— TASK GOAL —
Each entry below is to be written out exactly, and the pictures are to be left out.

═══ DATA FOR ANALYSIS ═══

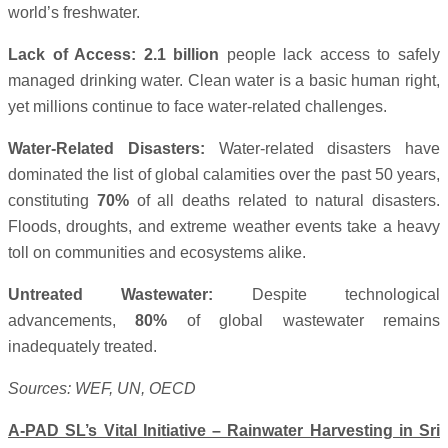
world’s freshwater.
Lack of Access:
2.1 billion
people lack access to safely
managed drinking water. Clean water is a basic human right,
yet millions continue to face water-related challenges.
Water-Related Disasters:
Water-related disasters have
dominated the list of global calamities over the past 50 years,
constituting
70%
of all deaths related to natural disasters.
Floods, droughts, and extreme weather events take a heavy
toll on communities and ecosystems alike.
Untreated Wastewater:
Despite technological
advancements,
80%
of global wastewater remains
inadequately treated.
Sources: WEF, UN, OECD
A-PAD SL’s Vital Initiative – Rainwater Harvesting in Sri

═══

— SOLUTION TO THE EXERCISE —
world’s freshwater.
Lack of Access:
2.1 billion
people lack access to safely
managed drinking water. Clean water is a basic human right,
yet millions continue to face water-related challenges.
Water-Related Disasters:
Water-related disasters have
dominated the list of global calamities over the past 50 years,
constituting
70%
of all deaths related to natural disasters.
Floods, droughts, and extreme weather events take a heavy
toll on communities and ecosystems alike.
Untreated Wastewater:
Despite technological
advancements,
80%
of global wastewater remains
inadequately treated.
Sources: WEF, UN, OECD
A-PAD SL’s Vital Initiative – Rainwater Harvesting in Sri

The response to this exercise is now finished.